Blackthorn commence par un point de génétique : le carton liminaire nous apprend que l’ADN des restes de Butch Cassidy ne serait pas le bon. Quelle fut donc la vie de Butch, après sa mort officielle ? Pour répondre à la question, Mateo Gil, coscénariste d’Ouvre les yeux et de Mar adentro, choisit l’angle de la vie en trop, de la vie comme persistance problématique dans la mort – ce dont parlaient déjà, chacun à leur manière, les deux films d’Amenabar. Pour décrire à quoi tiennent finalement les récits de Gil, il faut se poser la triste question de savoir « comment faire pour en finir ». Puisqu’il semblerait que de la même façon qu’on ne parvient pas à trouver le sommeil, on puisse avoir du mal à trouver la mort.

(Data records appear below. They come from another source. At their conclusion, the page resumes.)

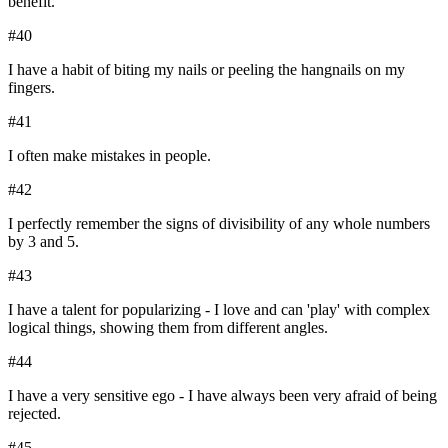
benefit.
#
40
I have a habit of biting my nails or peeling the hangnails on my
fingers.
#
41
I often make mistakes in people.
#
42
I perfectly remember the signs of divisibility of any whole numbers
by 3 and 5.
#
43
I have a talent for popularizing - I love and can 'play' with complex
logical things, showing them from different angles.
#
44
I have a very sensitive ego - I have always been very afraid of being
rejected.
#
45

Le célèbre Butch Cassidy (alias Blackthorn, joué par Sam Shepard) n’a pas quitté la Bolivie depuis vingt ans. Il ne se sent plus tout jeune et décide de rentrer chez lui pour retrouver, avant de mourir, un fils qu’il n’a jamais vu. On voit ce que Shepard a pu trouver de typiquement wendersien dans cette amorce, et ce que les récits de mythologies agonisantes, à un moment plutôt souffreteux de sa carrière, peuvent avoir d’attractif. Mais il y a aussi le reste, c’est-à-dire l’intervention d’un jeune bandit nommé Eduardo (Eduardo Noriega) pourchassé pour braquage, avec lequel Butch va se lier d’abord par contrainte (retrouver une somme d’argent perdue par sa faute), ensuite par amitié.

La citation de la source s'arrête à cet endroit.